Artificial intelligence folds RNA molecules
For the function of many biomolecules, their three-dimensional structure is crucial. Researchers are therefore not only interested in the sequence of the individual building blocks of biomolecules, but also in their spatial structure. With the help of artificial intelligence (AI), bioinformaticians can already reliably predict the three-dimensional structure of a protein from its amino acid sequence. For RNA molecules, however, this technology is still in its infancy. Researchers at Ruhr-Universität Bochum (RUB) describe a way to use AI to reliably predict the structure of certain RNA molecules from their nucleotide sequence in the journal PLOS Computational Biology on July 7, 2022.
For the work, the teams led by Vivian Brandenburg and Professor Franz Narberhaus from the RUB Chair of Biology of Microorganisms cooperated with Professor Axel Mosig from the Bioinformatics Competence Area of the Bochum Center for Protein Diagnostics.
Cell environment must be taken into account
"RNA is often only seen as a messenger between genomic DNA and proteins," says Axel Mosig. "But many RNA molecules take over cellular functions." Their spatial structure is important for this. Similar regions in a nucleotide sequence can cluster together to form three-dimensional arrangements.

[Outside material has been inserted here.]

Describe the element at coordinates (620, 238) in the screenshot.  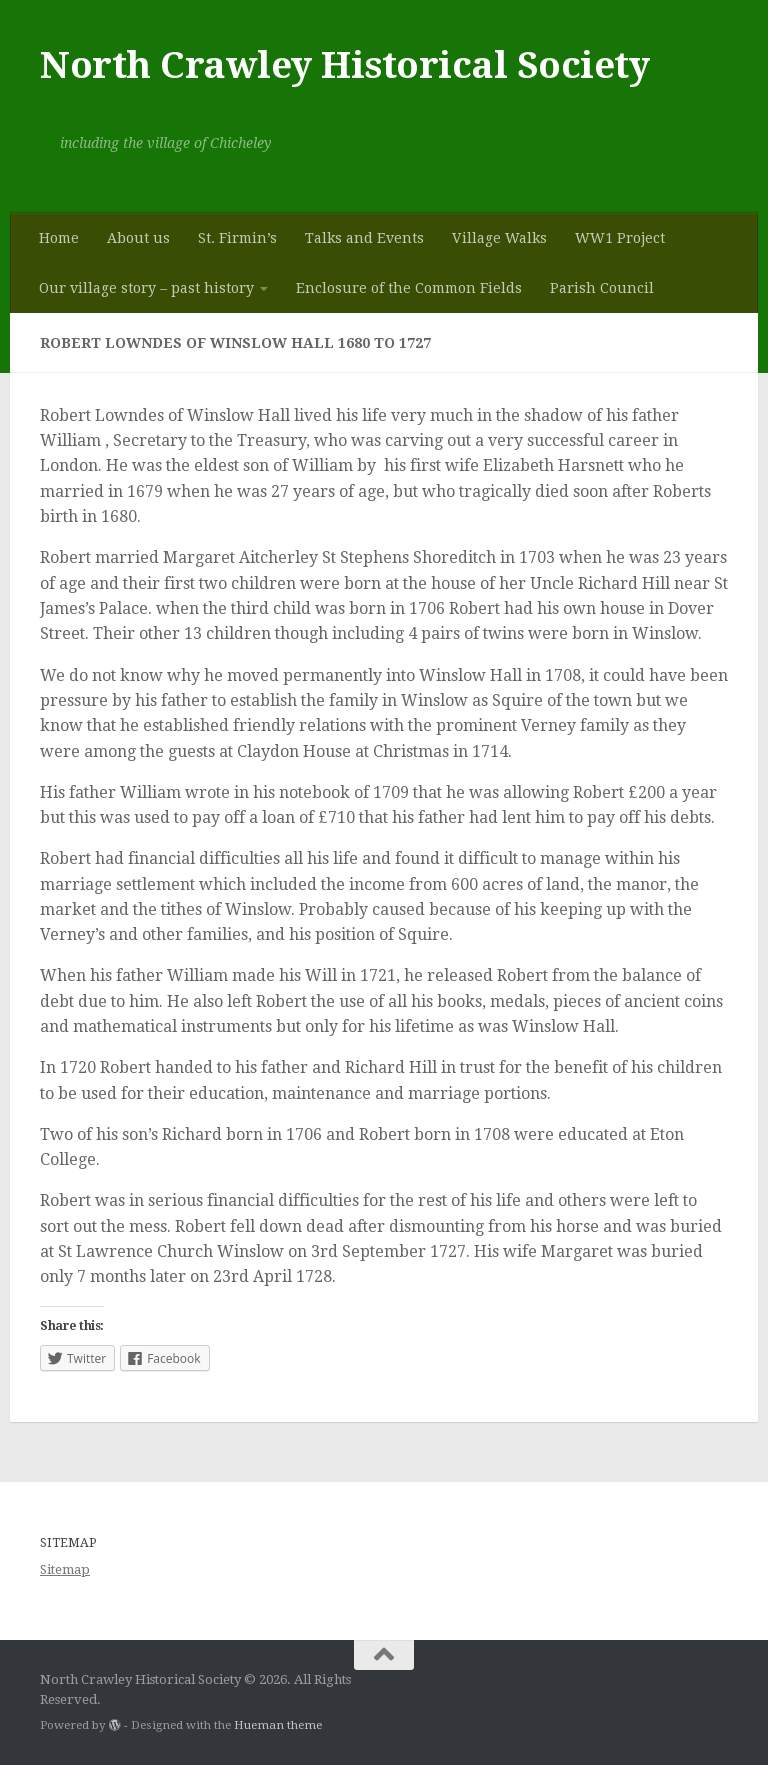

"Identifying these self-similarities in an RNA sequence is like a mathematical puzzle," explains Vivian Brandenburg. There is a biophysical model for this puzzle with corresponding prediction algorithms. However, the model cannot take into account the cellular environment of the RNA—and this also influences the folding process. "If the RNA were isolated and floating in aqueous solution, the model could predict the structure very accurately," says Brandenburg. But a living cell contains many other components.
This is where artificial intelligence comes into play. The AI can learn subtle patterns from the cellular environment based on known structures. It could then incorporate these findings into its structural predictions. For the learning process, however, the AI needs sufficient training data—and this is actually lacking in practice.
Obtaining training data with a trick
To solve the problem of the missing training data, the Bochum team used a trick: the researchers worked with known RNA structural motifs. Using a kind of reverse gear, they could generate almost any number of nucleotide sequences from the energy models of these structures that would fold into these spatial structures. With the help of this so-called inverse folding, the researchers generated many pairs of nucleotide sequences and structures with which they could train the AI.
New structures reliably predictable
The researchers then confronted the AI with a new task: it had to predict the structure of certain bacterial RNA molecules. These molecules—called transcription terminators—are important stop signals in the translation of genomic DNA in bacteria. Often, like many other RNA molecules with important cellular functions, they are hidden in the genome and difficult to distinguish from areas with other functions.
The artificial intelligence was able to reliably recognize and predict the typical structure of the transcription terminators, which is reminiscent of a hairpin. The research team was able to prove this using publicly available experimental data.
"While AI approaches are now almost inevitable in the prediction of protein structures, the development of RNA structures is only just beginning," Axel Mosig says.